The present disclosure relates to management of data transmission flows. More specifically, it relates to a device and associated method of controlling data transmission rates to reduce required buffer size and associated latency that can be implemented at the receiving end of the transmission.
A network arbiter for linking and controlling the rate of data transmission between a sender on a connected network and a client with an advertised receive window is disclosed. The network arbiter comprises a downstream temporary storage for temporarily storing data in transmission from the sender to the client, an upstream temporary storage for temporarily storing data in transmission from the client to the sender and a processor operatively connected to the downstream temporary storage and the upstream temporary storage. The processor is configured to alter the advertised receive window in order to modulate the rate of data transmission.

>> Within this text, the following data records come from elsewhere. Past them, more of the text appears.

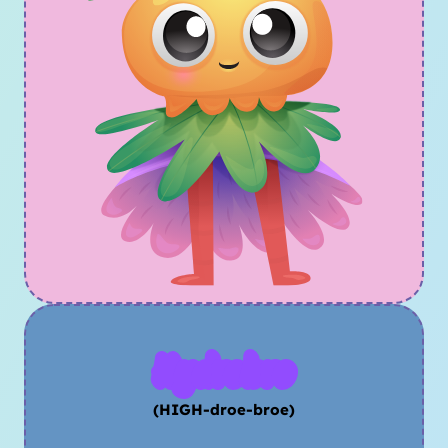
Hydrobro
(HIGH-droe-broe)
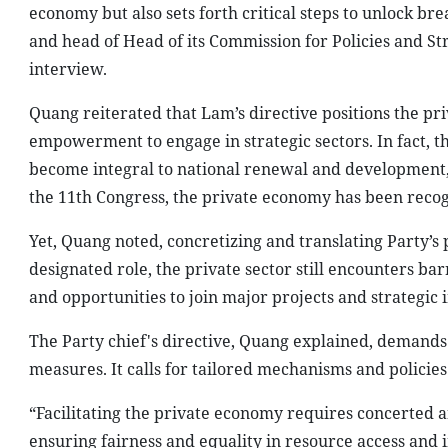
economy but also sets forth critical steps to unlock br
and head of Head of its Commission for Policies and S
interview.
Quang reiterated that Lam’s directive positions the pri
empowerment to engage in strategic sectors. In fact, th
become integral to national renewal and development, 
the 11th Congress, the private economy has been recogni
Yet, Quang noted, concretizing and translating Party’s p
designated role, the private sector still encounters barr
and opportunities to join major projects and strategic i
The Party chief's directive, Quang explained, demands
measures. It calls for tailored mechanisms and policies
“Facilitating the private economy requires concerted an
ensuring fairness and equality in resource access and 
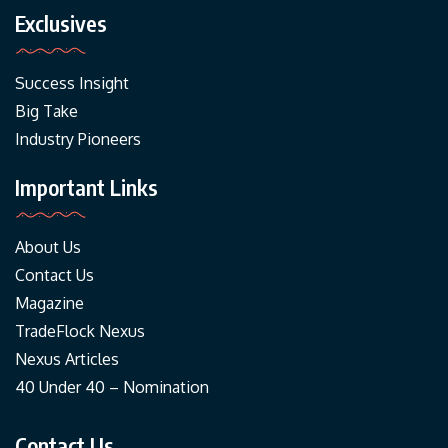
Exclusives
Success Insight
Big Take
Industry Pioneers
Important Links
About Us
Contact Us
Magazine
TradeFlock Nexus
Nexus Articles
40 Under 40 – Nomination
Contact Us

In another embodiment, the processor is configured to determine a) a round trip time between the client and the sender, b) determine a downstream channel capacity between the network arbiter and the client, c) calculate a bandwidth delay product from the round trip time and the downstream channel capacity and d) alter the advertised receive window to be equal to the calculated bandwidth delay product.
In another embodiment, the processor repeats steps a) to d) when a prescribed condition is met.
In another embodiment, the prescribed condition is the passage of a preset amount of time.
In another embodiment, the prescribed condition is the reception of a preset number of data packets.
In another embodiment, the prescribed condition is the downstream temporary storage filling to a prescribed level.
In another embodiment, the downstream channel capacity is a preset value.
In another embodiment, the downstream channel capacity is determined dynamically by the processor according to traffic conditions.
In another embodiment, the bandwidth delay product is calculated by multiplying the round trip time by the downstream channel capacity.
In another embodiment, the processor alters the advertised receive window by overwriting the value in an acknowledgement data packet sent by the client.
In another embodiment, the processor is configured to apply a random early discard packet dropping algorithm if the downstream temporary storage nears saturation.
A method of controlling the rate of data transmission between a sender on a connected network and a client with an advertised receive window is also disclosed. The method comprises a) determining a round trip time between the client and the sender, b) determining a downstream channel capacity between the network arbiter and the client, c) calculating a bandwidth delay product from the round trip time and the downstream channel capacity and d) altering the advertised receive window to be equal to the calculated bandwidth delay product.
In another embodiment, steps a-d are repeated when a prescribed condition is met.
In another embodiment, the prescribed condition is the passage of a preset amount of time.
In another embodiment, the prescribed condition is the reception of a preset number of data packets.
In another embodiment, the prescribed condition is a downstream temporary storage filling to a prescribed level.
In another embodiment, the downstream channel capacity is a preset value.
In another embodiment, the downstream channel capacity is determined dynamically according to traffic conditions.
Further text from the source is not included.